Screenwriter wonders: Could this be done by a good hacker in real life? - newbee40

I'm a screenwriter with a lead character that is a hacker...
He needs to get 100 boxes of protools audio software that "fell off the back of a truck" to not be identified as stolen when he goes to re-sell them as new.<p>Could he create new authentication numbers for them and get protools to accept them?<p>Or any other way to tackle his need...<p>Thoughts, help, ideas.<p>Thanks!
======
logn
It's common to find serial number generators posted online. I just googled
"protools serials" and found one. The algorithms to generate them are reverse
engineered and published. That's not a very sexy hack but for a dude selling
software "fallen off a truck" is how they would do it. However, protools uses
a dongle system now (a hard USB key) so I'm not sure that would work, but the
serial gen method would apply for other audio products.

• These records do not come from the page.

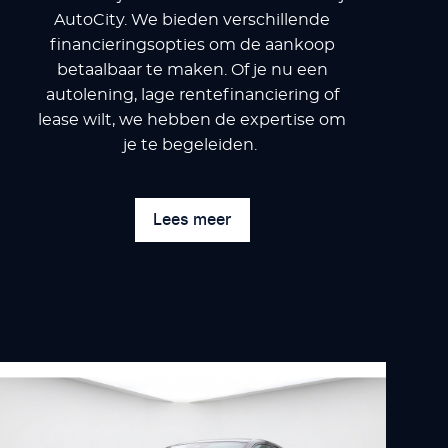
AutoCity. We bieden verschillende
financieringsopties om de aankoop
betaalbaar te maken. Of je nu een
autolening, lage rentefinanciering of
lease wilt, we hebben de expertise om
je te begeleiden.
Lees meer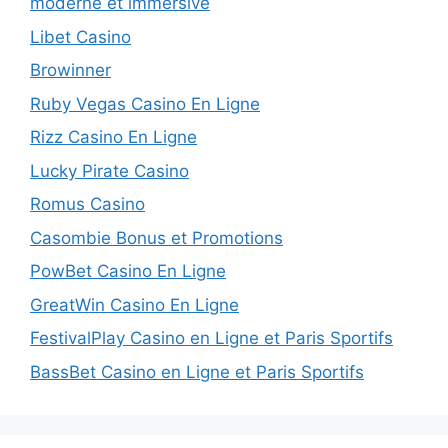
moderne et immersive
Libet Casino
Browinner
Ruby Vegas Casino En Ligne
Rizz Casino En Ligne
Lucky Pirate Casino
Romus Casino
Casombie Bonus et Promotions
PowBet Casino En Ligne
GreatWin Casino En Ligne
FestivalPlay Casino en Ligne et Paris Sportifs
BassBet Casino en Ligne et Paris Sportifs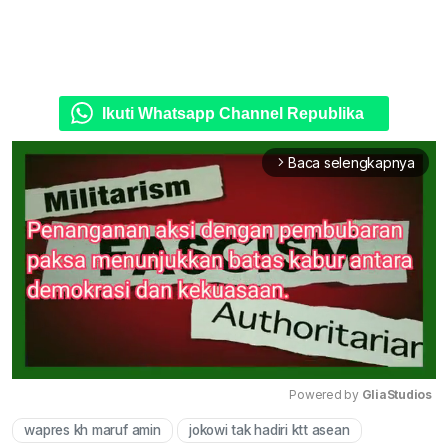
Ikuti Whatsapp Channel Republika
Baca selengkapnya
arrow_forward_ios
Powered by 
GliaStudios
wapres kh maruf amin
jokowi tak hadiri ktt asean
Mute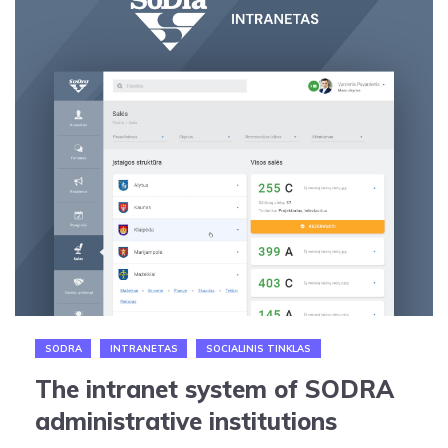
SODRA
INTRANETAS
SOCIALINIS TINKLAS
The intranet system of SODRA
administrative institutions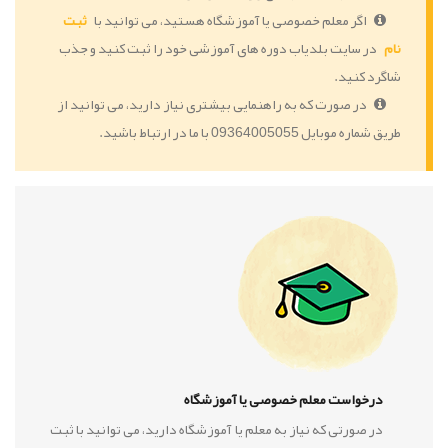
اگر معلم خصوصی یا آموزشگاه هستید، می توانید با
ثبت
نام
در سایت بلدیاب دوره های آموزشی خود را ثبت کنید و جذب
شاگرد کنید.
در صورت که به راهنمایی بیشتری نیاز دارید، می توانید از
طریق شماره موبایل 09364005055 با ما در ارتباط باشید.
درخواست معلم خصوصی یا آموزشگاه
در صورتی که نیاز به معلم یا آموزشگاه دارید، می توانید با ثبت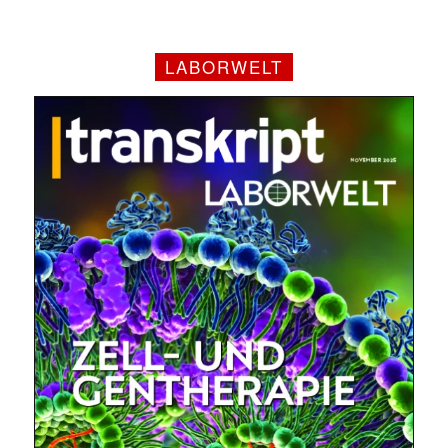
LABORWELT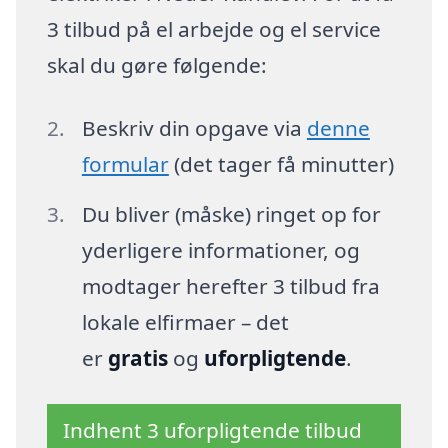
3 tilbud på el arbejde og el service
skal du gøre følgende:
Beskriv din opgave via
denne
formular
(det tager få minutter)
Du bliver (måske) ringet op for
yderligere informationer, og
modtager herefter 3 tilbud fra
lokale elfirmaer – det
er
gratis
og
uforpligtende
.
Indhent 3 uforpligtende tilbud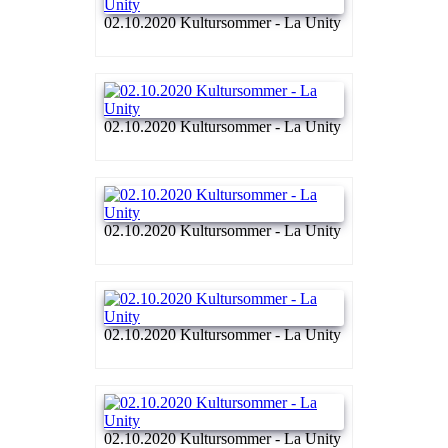
02.10.2020 Kultursommer - La Unity
02.10.2020 Kultursommer - La Unity
02.10.2020 Kultursommer - La Unity
02.10.2020 Kultursommer - La Unity
02.10.2020 Kultursommer - La Unity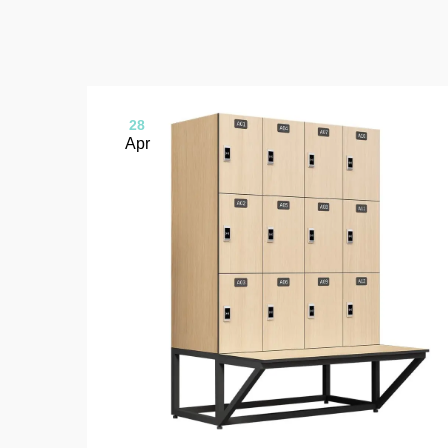
28
Apr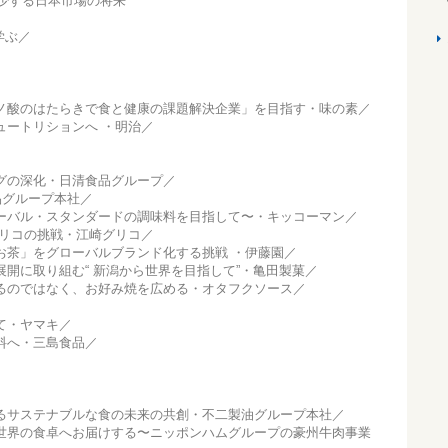
減少する日本市場の将来
学ぶ／
ue の追求「アミノ酸のはたらきで食と健康の課題解決企業」を目指す・味の素／
ュートリションへ ・明治／
／
グの深化・日清食品グループ／
食品グループ本社／
ーバル・スタンダードの調味料を目指して〜・キッコーマン／
崎グリコの挑戦・江崎グリコ／
お茶」をグローバルブランド化する挑戦 ・伊藤園／
開に取り組む“ 新潟から世界を目指して”・亀田製菓／
るのではなく、お好み焼を広める・オタフクソース／
て・ヤマキ／
料へ・三島食品／
るサステナブルな食の未来の共創・不二製油グループ本社／
世界の食卓へお届けする〜ニッポンハムグループの豪州牛肉事業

But I question the premise here. A box of protools already has the serial to
activate it. Do you know they track the boxes and can label them as stolen?
The cost to protools to make an individual box of software is probably less
than a dollar.

------
rex_gsd
If he could somehow work out the algorithm that the serial numbers follow.

The software or server only knows that a serial number is correct by either :

1) It matches an algorithm Ie, if your algorithm was 'all even numbers' are
correct serials, then if your boxes had the numbers 100, 102, 104 then it may
be obvious that 106 would be a correct serial number.

2) The software connects to the software creators server to verify a random
serial number on the box is stored in their database and hasn't been activated
before. To get around this, you could either hack the server and copy their
database or intercept the response from the server to the application and
emulate this response that indicates 'yes this is a valid serial'.

Though I think your character would sound cooler if he did #1 :)

------
redspark
Super basic - Would fool a high percentage of the audience.

He could hack the software to call home to his own server, rather than the
protools server.

------
dear
Boxes of software? Software are downloaded. Dinosaurs come in boxes.